As we've just seen, in the Switchboard corpus, which is 100 times larger and much more representative, the distribution of durations of silent pauses after uh and um is about as close to identical as real-world distributions ever are. So why in the world would O'Connell and Kowal have failed to make use of this freely-available and easy-to-analyze dataset? It can't quite be true that they didn't know of its existence, because Clark and Fox Tree mention it, though falsely implying that timing information wasn't available for it.
I don't mean to criticize these four psycholinguists in particular. Clark, Fox Tree, O'Connell, and Kowal are all major figures in the field, who have made important contributions. But my point is that the field of psycholinguistics has been culturally estranged from research in speech technology for several decades. So it's not a surprise that this disciplinary blind spot afflicts even these four major researchers.
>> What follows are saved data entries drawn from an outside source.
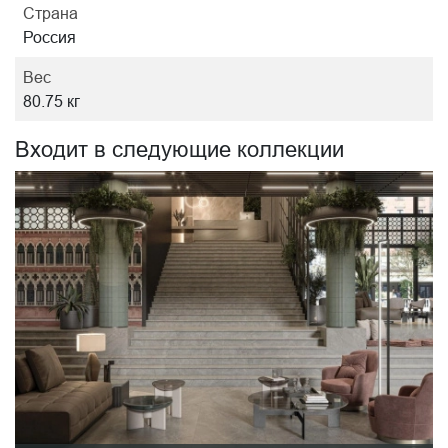
Страна
Россия
Вес
80.75 кг
Входит в следующие коллекции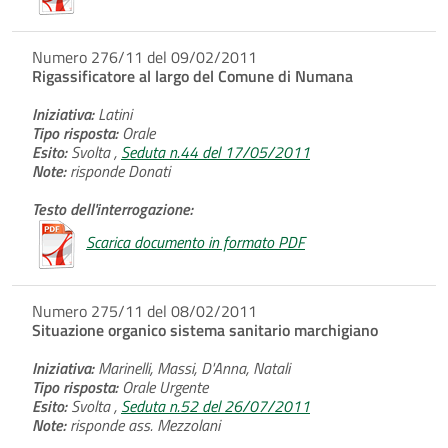
Numero 276/11 del 09/02/2011
Rigassificatore al largo del Comune di Numana
Iniziativa:
Latini
Tipo risposta:
Orale
Esito:
Svolta ,
Seduta n.44 del 17/05/2011
Note:
risponde Donati
Testo dell'interrogazione:
Scarica documento in formato PDF
Numero 275/11 del 08/02/2011
Situazione organico sistema sanitario marchigiano
Iniziativa:
Marinelli, Massi, D'Anna, Natali
Tipo risposta:
Orale Urgente
Esito:
Svolta ,
Seduta n.52 del 26/07/2011
Note:
risponde ass. Mezzolani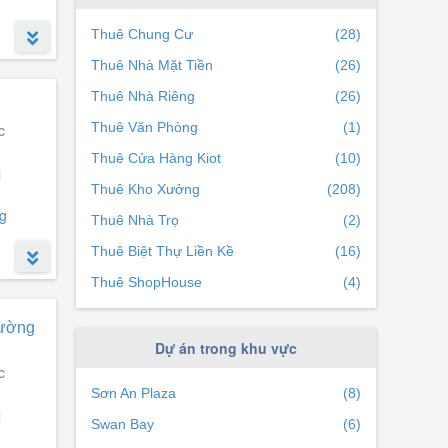
Thuê Chung Cư
(28)
Thuê Nhà Mặt Tiền
(26)
Thuê Nhà Riêng
(26)
Thuê Văn Phòng
(1)
c
Thuê Cửa Hàng Kiot
(10)
Thuê Kho Xưởng
(208)
g
Thuê Nhà Trọ
(2)
Thuê Biệt Thự Liền Kề
(16)
Thuê ShopHouse
(4)
rường
Dự án trong khu vực
c
Sơn An Plaza
(8)
Swan Bay
(6)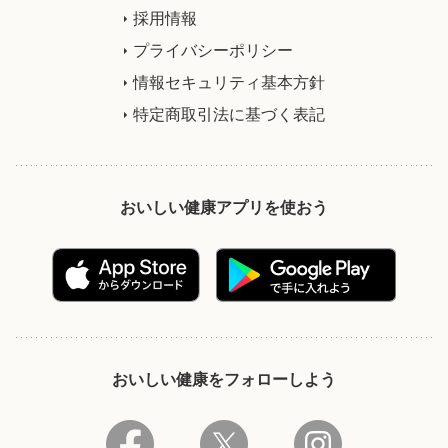
採用情報
プライバシーポリシー
情報セキュリティ基本方針
特定商取引法に基づく表記
おいしい健康アプリを使おう
おいしい健康をフォローしよう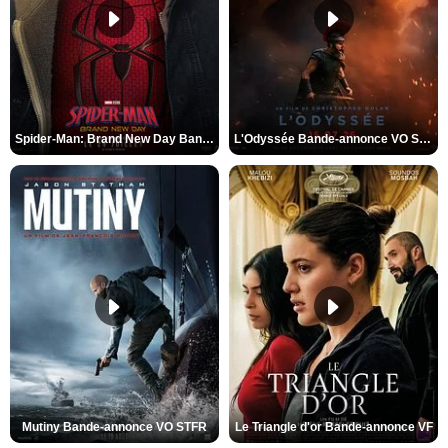
Spider-Man: Brand New Day Bande-annonce VO STFR
L'Odyssée Bande-annonce VO STFR
Mutiny Bande-annonce VO STFR
Le Triangle d'or Bande-annonce VF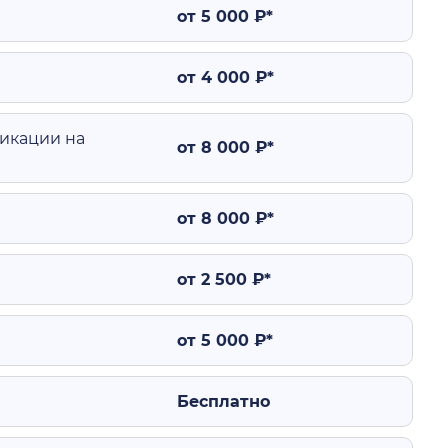
от 5 000 ₽*
от 4 000 ₽*
икации на
от 8 000 ₽*
от 8 000 ₽*
от 2 500 ₽*
от 5 000 ₽*
Бесплатно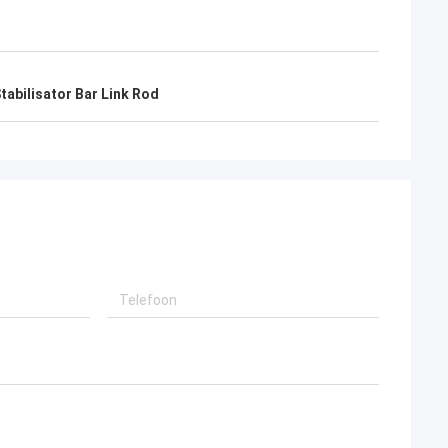
abilisator Bar Link Rod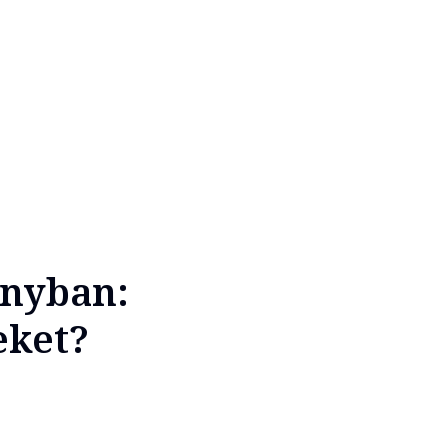
ányban:
eket?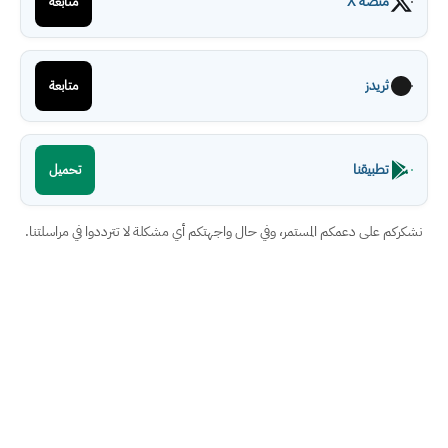
منصة X
متابعة
ثريدز
متابعة
تطبيقنا
تحميل
نشكركم على دعمكم المستمر، وفي حال واجهتكم أي مشكلة لا تترددوا في مراسلتنا.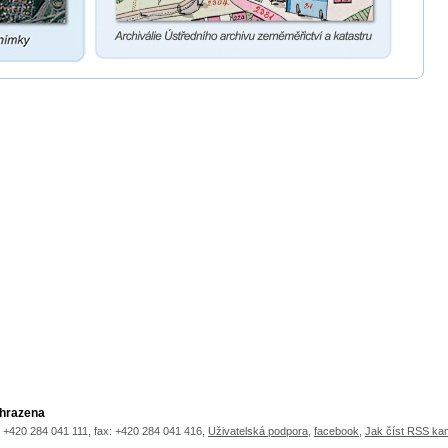
yhrazena
.: +420 284 041 111, fax: +420 284 041 416,
Uživatelská podpora
,
facebook
,
Jak číst RSS ka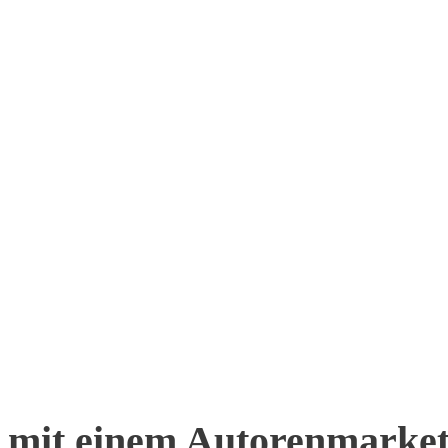
r mit einem Autorenmarke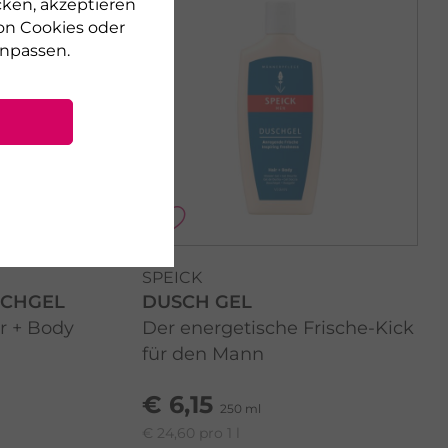
cken, akzeptieren
on Cookies oder
npassen.
SPEICK
SCHGEL
DUSCH GEL
ir + Body
Der energetische Frische-Kick
für den Mann
€ 6,15
250 ml
€ 24,60 pro 1 l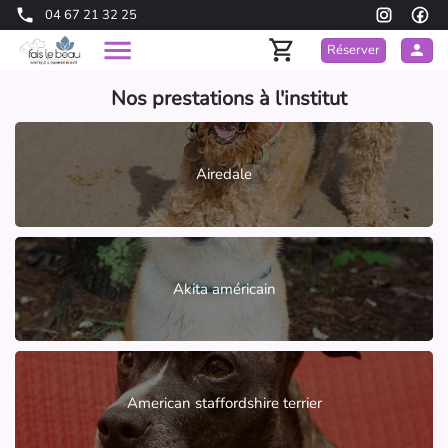
04 67 21 32 25
Réserver
Nos prestations à l'institut
Airedale
Akita américain
American staffordshire terrier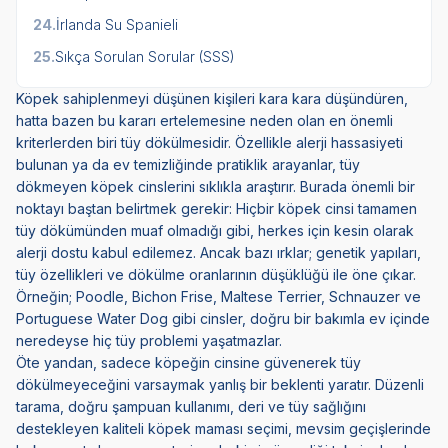
24.
İrlanda Su Spanieli
25.
Sıkça Sorulan Sorular (SSS)
Köpek sahiplenmeyi düşünen kişileri kara kara düşündüren,
hatta bazen bu kararı ertelemesine neden olan en önemli
kriterlerden biri tüy dökülmesidir. Özellikle alerji hassasiyeti
bulunan ya da ev temizliğinde pratiklik arayanlar, tüy
dökmeyen köpek cinslerini sıklıkla araştırır. Burada önemli bir
noktayı baştan belirtmek gerekir: Hiçbir köpek cinsi tamamen
tüy dökümünden muaf olmadığı gibi, herkes için kesin olarak
alerji dostu kabul edilemez. Ancak bazı ırklar; genetik yapıları,
tüy özellikleri ve dökülme oranlarının düşüklüğü ile öne çıkar.
Örneğin; Poodle, Bichon Frise, Maltese Terrier, Schnauzer ve
Portuguese Water Dog gibi cinsler, doğru bir bakımla ev içinde
neredeyse hiç tüy problemi yaşatmazlar.
Öte yandan, sadece köpeğin cinsine güvenerek tüy
dökülmeyeceğini varsaymak yanlış bir beklenti yaratır. Düzenli
tarama, doğru şampuan kullanımı, deri ve tüy sağlığını
destekleyen kaliteli köpek maması seçimi, mevsim geçişlerinde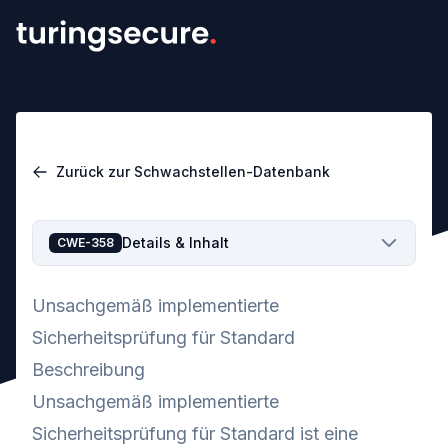
Zurück zur Schwachstellen-Datenbank
Details & Inhalt
CWE-358
Unsachgemäß implementierte
Sicherheitsprüfung für Standard
Beschreibung
Unsachgemäß implementierte
Sicherheitsprüfung für Standard ist eine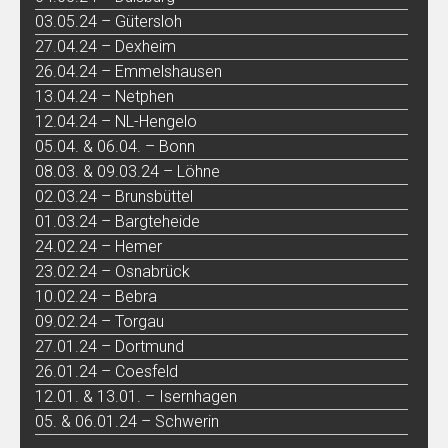
03.05.24 – Gütersloh
27.04.24 – Dexheim
26.04.24 – Emmelshausen
13.04.24 – Netphen
12.04.24 – NL-Hengelo
05.04. & 06.04. – Bonn
08.03. & 09.03.24 – Löhne
02.03.24 – Brunsbüttel
01.03.24 – Bargteheide
24.02.24 – Hemer
23.02.24 – Osnabrück
10.02.24 – Bebra
09.02.24 – Torgau
27.01.24 – Dortmund
26.01.24 – Coesfeld
12.01. & 13.01. – Isernhagen
05. & 06.01.24 – Schwerin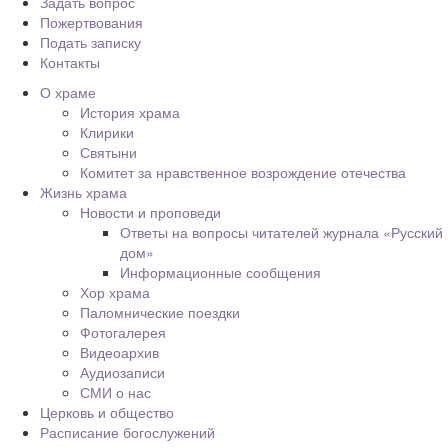
Задать вопрос
Пожертвования
Подать записку
Контакты
О храме
История храма
Клирики
Святыни
Комитет за нравственное возрождение отечества
Жизнь храма
Новости и проповеди
Ответы на вопросы читателей журнала «Русский
дом»
Информационные сообщения
Хор храма
Паломнические поездки
Фотогалерея
Видеоархив
Аудиозаписи
СМИ о нас
Церковь и общество
Расписание богослужений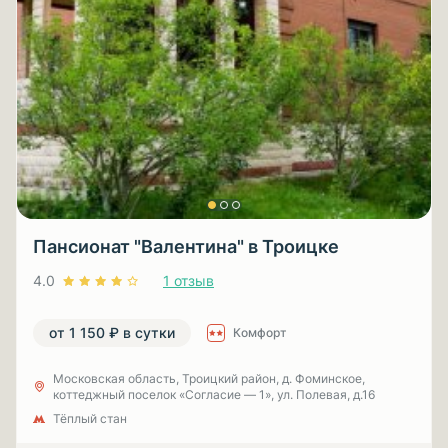
Пансионат "Валентина" в Троицке
4.0
1 отзыв
от 1 150 ₽ в сутки
Комфорт
Московская область, Троицкий район, д. Фоминское,
коттеджный поселок «Согласие — 1», ул. Полевая, д.16
Тёплый стан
The distribution of durations of pre-filled-pause silences in Switchboard is also nearly identical for UM and UH. This time, the distribution is clearly bimodal, and there's a small shift from the shorter to the longer mode in UMs compared to UHs. But the durations of the pauses preceding UM and UH still clearly come from the same distribution:
Finally, here's the distribution of summed durations for preceding silence (if any), UM or UH, and following silence (if any). UH is clearly bimodal, with a distribution of short interventions representing UH without silence, and a distribution of longer periods corresponding to UH plus one or two silences. In the case of UM, the distribution is clearly "fattened" by a similar effect, but there's not such a clear multimodal structure:
Overall, these results echo the argument that O'Connell & Kowal made, but add the authority of a 100-times-larger and much more representative dataset. I'm not convinced that their conclusion thereby follows, at least in its strongest form. It seems likely to me that UM and UH have somewhat different (though perhaps overlapping) communicative functions. But I AM convinced that psycholinguists need to learn about the tools and resources available in the technological world.